> PROBLEM: Within the records below, how many lines hold the string "para"? State that number and nothing else.
+++ SOURCE DATA +++
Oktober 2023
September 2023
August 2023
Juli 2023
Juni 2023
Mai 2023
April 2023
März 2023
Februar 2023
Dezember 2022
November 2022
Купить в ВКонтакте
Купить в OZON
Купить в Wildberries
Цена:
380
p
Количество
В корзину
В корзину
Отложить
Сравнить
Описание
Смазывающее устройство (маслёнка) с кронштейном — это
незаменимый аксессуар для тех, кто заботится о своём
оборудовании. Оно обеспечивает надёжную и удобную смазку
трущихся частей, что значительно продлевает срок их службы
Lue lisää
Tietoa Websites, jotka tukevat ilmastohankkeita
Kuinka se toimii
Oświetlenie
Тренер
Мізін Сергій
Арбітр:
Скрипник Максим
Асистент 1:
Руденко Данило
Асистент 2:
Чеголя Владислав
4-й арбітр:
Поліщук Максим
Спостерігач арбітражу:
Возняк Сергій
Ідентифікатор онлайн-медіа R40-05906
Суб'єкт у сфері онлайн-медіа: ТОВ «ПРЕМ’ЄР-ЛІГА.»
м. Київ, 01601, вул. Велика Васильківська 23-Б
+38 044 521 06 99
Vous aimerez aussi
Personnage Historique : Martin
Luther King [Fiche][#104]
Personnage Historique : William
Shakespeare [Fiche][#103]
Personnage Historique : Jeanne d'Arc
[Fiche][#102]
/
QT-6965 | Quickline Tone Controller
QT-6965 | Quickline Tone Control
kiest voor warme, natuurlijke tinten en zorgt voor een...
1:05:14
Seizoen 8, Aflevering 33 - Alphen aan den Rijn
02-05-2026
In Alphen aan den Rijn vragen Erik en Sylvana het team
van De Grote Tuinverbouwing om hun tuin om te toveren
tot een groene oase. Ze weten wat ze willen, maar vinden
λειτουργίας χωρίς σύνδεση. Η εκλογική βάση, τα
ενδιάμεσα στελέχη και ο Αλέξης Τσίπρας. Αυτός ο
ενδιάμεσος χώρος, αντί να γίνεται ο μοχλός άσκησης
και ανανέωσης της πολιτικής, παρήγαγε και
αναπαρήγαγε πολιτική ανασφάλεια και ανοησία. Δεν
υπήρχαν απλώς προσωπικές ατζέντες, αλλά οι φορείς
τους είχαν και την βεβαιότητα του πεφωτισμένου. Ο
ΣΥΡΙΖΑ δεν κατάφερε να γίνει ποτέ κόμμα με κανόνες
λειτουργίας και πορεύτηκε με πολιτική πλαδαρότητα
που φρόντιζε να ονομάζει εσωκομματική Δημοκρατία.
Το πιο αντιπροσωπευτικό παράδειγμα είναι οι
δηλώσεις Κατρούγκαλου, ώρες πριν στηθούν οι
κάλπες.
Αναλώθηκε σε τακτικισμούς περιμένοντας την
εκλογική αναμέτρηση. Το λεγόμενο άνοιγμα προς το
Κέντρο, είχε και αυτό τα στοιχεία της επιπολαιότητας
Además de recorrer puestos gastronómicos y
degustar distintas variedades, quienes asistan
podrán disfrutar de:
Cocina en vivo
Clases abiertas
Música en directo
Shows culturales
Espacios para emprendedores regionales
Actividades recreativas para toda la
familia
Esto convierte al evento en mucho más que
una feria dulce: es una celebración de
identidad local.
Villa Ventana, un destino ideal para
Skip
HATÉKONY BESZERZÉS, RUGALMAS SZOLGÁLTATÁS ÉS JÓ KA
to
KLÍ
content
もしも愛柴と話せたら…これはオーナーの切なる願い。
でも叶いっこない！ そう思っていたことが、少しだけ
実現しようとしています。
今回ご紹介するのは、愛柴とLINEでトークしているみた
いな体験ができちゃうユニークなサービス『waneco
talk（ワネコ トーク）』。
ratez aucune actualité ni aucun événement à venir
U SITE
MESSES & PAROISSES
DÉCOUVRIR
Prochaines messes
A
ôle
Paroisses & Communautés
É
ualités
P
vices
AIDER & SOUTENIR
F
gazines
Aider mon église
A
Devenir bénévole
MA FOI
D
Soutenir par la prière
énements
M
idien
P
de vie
+++
+++ SOURCE DATA +++
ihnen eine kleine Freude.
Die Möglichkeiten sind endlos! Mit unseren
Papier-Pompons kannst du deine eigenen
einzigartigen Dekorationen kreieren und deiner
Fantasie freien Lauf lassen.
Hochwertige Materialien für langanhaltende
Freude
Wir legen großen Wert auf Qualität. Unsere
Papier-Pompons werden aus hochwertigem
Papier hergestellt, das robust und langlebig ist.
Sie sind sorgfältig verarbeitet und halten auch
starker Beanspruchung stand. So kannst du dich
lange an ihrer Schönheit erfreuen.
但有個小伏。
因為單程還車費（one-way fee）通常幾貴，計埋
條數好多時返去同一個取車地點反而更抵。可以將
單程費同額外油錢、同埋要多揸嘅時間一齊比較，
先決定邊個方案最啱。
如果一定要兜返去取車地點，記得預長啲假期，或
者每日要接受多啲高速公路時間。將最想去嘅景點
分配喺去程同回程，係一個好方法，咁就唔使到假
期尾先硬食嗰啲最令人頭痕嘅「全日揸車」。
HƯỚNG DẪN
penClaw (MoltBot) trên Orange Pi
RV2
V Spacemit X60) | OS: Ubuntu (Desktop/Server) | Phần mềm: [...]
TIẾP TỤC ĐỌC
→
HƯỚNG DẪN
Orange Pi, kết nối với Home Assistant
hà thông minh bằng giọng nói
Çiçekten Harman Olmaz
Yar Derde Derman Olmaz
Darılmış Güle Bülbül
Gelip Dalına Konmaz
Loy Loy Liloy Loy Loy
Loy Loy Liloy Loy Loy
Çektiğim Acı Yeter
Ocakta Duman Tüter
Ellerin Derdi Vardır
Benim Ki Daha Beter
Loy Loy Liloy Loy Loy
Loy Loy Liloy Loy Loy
+++
+++ SOURCE DATA +++
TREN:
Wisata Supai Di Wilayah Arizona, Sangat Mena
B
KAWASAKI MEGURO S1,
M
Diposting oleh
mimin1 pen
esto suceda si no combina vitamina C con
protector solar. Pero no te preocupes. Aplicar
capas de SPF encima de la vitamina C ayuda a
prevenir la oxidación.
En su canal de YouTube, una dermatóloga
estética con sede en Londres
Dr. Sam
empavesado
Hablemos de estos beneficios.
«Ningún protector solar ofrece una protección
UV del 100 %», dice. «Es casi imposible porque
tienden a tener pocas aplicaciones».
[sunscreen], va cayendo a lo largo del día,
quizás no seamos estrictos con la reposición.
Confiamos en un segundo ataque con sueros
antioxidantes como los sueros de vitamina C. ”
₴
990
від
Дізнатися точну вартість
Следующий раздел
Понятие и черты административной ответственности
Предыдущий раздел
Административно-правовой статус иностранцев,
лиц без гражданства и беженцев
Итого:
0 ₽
+++
> TASK RESPONSE: 3